Problem details |
Reproduce exactly the lines of the material beneath, from the line that contains "Văn minh đô thị" to the line that contains "Сначала новые ↑", both included, and no other lines.
━━ Given data
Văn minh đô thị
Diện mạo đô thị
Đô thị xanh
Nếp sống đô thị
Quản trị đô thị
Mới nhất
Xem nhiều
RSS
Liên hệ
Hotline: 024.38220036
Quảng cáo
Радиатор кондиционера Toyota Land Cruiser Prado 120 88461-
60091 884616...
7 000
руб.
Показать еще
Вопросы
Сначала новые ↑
━━━━
━━ Given data
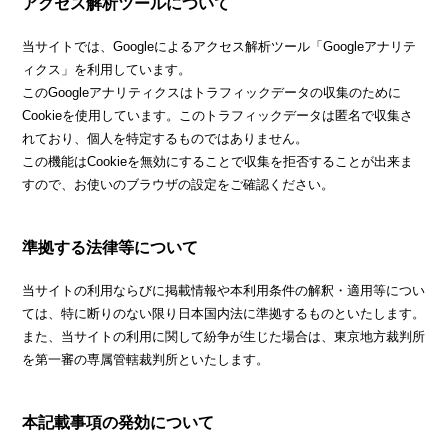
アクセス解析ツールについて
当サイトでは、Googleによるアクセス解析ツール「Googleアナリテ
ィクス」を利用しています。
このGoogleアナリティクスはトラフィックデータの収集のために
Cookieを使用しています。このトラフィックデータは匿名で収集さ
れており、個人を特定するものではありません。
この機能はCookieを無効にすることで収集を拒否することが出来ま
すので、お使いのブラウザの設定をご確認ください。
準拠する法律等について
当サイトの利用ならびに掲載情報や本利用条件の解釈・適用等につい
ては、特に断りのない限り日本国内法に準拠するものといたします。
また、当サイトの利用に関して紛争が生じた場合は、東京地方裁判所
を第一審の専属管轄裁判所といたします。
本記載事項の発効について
━━━━
━━ Given data
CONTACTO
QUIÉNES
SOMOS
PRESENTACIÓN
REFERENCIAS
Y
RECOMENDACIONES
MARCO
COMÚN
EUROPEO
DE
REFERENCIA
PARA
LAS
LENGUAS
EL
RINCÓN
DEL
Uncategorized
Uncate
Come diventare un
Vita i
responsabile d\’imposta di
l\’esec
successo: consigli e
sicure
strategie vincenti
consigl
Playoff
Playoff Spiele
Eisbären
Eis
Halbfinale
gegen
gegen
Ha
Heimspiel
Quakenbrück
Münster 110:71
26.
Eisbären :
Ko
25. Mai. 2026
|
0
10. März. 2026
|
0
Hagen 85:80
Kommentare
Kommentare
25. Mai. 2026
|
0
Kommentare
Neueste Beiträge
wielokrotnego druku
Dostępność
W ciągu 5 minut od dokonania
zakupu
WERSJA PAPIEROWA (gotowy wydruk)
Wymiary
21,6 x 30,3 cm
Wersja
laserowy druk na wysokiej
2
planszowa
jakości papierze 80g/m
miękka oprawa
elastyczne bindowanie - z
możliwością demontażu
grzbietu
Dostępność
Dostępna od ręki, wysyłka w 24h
━━━━
Result for this exercise |
Văn minh đô thị
Diện mạo đô thị
Đô thị xanh
Nếp sống đô thị
Quản trị đô thị
Mới nhất
Xem nhiều
RSS
Liên hệ
Hotline: 024.38220036
Quảng cáo
Радиатор кондиционера Toyota Land Cruiser Prado 120 88461-
60091 884616...
7 000
руб.
Показать еще
Вопросы
Сначала новые ↑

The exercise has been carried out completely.